Regeneration

Bachelor of Architectural Design
Semester 1, 2022

Studio leader(s)

  • Ross Brewin
    Monash Art, Design and Architecture
  • Shing Hei Ho

This studio will be focused on a 40-hectare site on the East Coast of Tasmania, near a small town called Triabunna. The site is on the traditional lands of the people of the Paredarerme (AKA Oyster Bay Nation). Following decades of pastoral use since colonisation, the site was most recently used as one of the largest wood chipping mills in the Southern Hemisphere. These post-colonial land uses have left behind considerable environmental damage. Currently, the site is occupied and being repaired by Spring Bay Mill, a culture- and environment-focused regeneration project and events venue.

Gilby + Brewin Architecture have for the last 3.5 years been the project architects leading the master planning, design and construction of the built environment on the site, interfacing closely with the ongoing site-wide environmental remediation and revegetation. Several parts of the project have now been completed, including a 200-seat function space, a 230-seat performance space, a large-capacity outdoor amphitheatre, a ‘glamping’ field, and a group accommodation building, all set within the buildings, structures and infrastructure left over from the abandoned wood chip mill.
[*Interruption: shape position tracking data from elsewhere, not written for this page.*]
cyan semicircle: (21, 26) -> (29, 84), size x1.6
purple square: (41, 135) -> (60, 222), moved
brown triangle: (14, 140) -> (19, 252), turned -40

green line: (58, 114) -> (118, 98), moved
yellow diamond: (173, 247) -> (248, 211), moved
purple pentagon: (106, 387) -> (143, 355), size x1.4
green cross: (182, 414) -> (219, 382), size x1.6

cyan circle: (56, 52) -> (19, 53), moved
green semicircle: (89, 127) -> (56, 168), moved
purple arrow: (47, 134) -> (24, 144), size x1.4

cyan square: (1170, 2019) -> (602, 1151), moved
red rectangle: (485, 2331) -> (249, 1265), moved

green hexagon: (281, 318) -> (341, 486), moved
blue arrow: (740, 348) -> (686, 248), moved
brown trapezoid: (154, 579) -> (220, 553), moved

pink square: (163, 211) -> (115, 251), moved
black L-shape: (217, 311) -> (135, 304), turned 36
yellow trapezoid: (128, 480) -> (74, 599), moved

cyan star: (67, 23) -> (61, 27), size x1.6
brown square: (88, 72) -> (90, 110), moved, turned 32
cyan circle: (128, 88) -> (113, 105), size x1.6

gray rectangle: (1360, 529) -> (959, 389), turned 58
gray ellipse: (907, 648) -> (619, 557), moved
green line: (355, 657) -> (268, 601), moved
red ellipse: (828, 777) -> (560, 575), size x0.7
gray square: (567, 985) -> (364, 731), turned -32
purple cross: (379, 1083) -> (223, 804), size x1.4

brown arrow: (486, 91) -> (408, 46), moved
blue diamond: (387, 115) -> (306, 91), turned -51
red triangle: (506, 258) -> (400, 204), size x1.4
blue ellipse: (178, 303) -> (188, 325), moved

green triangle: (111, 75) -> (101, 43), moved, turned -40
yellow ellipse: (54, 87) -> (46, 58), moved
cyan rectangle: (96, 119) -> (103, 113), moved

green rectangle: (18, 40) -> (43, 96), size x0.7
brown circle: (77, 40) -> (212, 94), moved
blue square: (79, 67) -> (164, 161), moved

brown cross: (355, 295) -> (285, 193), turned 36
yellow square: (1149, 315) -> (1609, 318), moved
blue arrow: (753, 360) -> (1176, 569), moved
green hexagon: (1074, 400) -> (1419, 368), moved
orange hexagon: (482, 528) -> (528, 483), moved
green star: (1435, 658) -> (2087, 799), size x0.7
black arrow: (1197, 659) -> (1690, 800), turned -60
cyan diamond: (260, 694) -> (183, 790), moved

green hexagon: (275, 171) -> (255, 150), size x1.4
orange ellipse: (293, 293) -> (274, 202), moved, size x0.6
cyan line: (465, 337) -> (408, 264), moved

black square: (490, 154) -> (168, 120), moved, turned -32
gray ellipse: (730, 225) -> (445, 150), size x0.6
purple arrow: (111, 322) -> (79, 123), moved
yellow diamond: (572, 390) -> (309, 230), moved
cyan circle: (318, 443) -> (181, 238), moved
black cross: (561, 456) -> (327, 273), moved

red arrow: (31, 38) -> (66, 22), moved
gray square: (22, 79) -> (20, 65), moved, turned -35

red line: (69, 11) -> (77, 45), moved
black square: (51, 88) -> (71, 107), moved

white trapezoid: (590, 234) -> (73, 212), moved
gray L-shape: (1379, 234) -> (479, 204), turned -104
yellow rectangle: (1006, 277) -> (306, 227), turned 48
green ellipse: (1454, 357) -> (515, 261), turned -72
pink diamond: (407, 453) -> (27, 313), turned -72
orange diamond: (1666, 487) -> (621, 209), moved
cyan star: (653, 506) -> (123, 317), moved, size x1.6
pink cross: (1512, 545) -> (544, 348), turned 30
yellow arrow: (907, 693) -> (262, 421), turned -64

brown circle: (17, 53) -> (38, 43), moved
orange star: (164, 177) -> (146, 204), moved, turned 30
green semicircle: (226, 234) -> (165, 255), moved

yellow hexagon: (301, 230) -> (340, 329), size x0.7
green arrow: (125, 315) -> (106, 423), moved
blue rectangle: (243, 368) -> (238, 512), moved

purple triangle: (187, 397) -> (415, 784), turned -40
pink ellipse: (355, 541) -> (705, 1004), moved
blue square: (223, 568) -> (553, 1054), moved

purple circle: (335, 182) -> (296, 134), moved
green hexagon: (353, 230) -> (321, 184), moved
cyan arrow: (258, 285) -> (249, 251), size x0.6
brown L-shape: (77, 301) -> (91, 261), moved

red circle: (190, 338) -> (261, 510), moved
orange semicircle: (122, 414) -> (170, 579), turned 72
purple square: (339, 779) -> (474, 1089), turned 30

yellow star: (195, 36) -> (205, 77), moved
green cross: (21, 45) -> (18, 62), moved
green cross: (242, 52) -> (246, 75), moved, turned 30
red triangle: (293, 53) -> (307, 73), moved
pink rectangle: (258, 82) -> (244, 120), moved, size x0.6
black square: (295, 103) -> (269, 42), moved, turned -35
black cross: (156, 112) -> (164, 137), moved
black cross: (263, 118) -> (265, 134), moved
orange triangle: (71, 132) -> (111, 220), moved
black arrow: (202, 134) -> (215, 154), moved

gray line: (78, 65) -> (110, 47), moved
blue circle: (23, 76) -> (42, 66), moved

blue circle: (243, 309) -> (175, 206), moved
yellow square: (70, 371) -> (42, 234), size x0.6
Following the recent opening of the group accommodation building, this studio will work on the assumption that more accommodation will be required. In this studio, students will have the opportunity to undertake the design of short-stay accommodation that aims to support the activities and, more broadly, the ethos of Spring Bay Mill. In this way, this studio will be practice oriented, with the ideas generated potentially influencing the conceptualisation and design process of the next accommodation project on the site. Over the course of the semester, students can expect to produce an architectural proposal for a medium-scale accommodation building that is as well-developed spatially, structurally and materially as it is conceptually.

The first few weeks of semester will cycle through short and intensive site and material research and design exercises that will incrementally add up to a starting point for responding to a short-stay accommodation brief.

Keying into the climate change impact and environment thematic of Bachelor studios, there will be a strong emphasis on developing an environmentally responsible and ethical approach to architecture. Fundamentally this studio is about architecture in relation to sustainability thought of in a holistic sense - environmental, social, cultural and economic. The studio will consider the regeneration of a damaged site through the generation of sustainable architecture that aims to provide a regenerative experience for those visiting and engaging with it.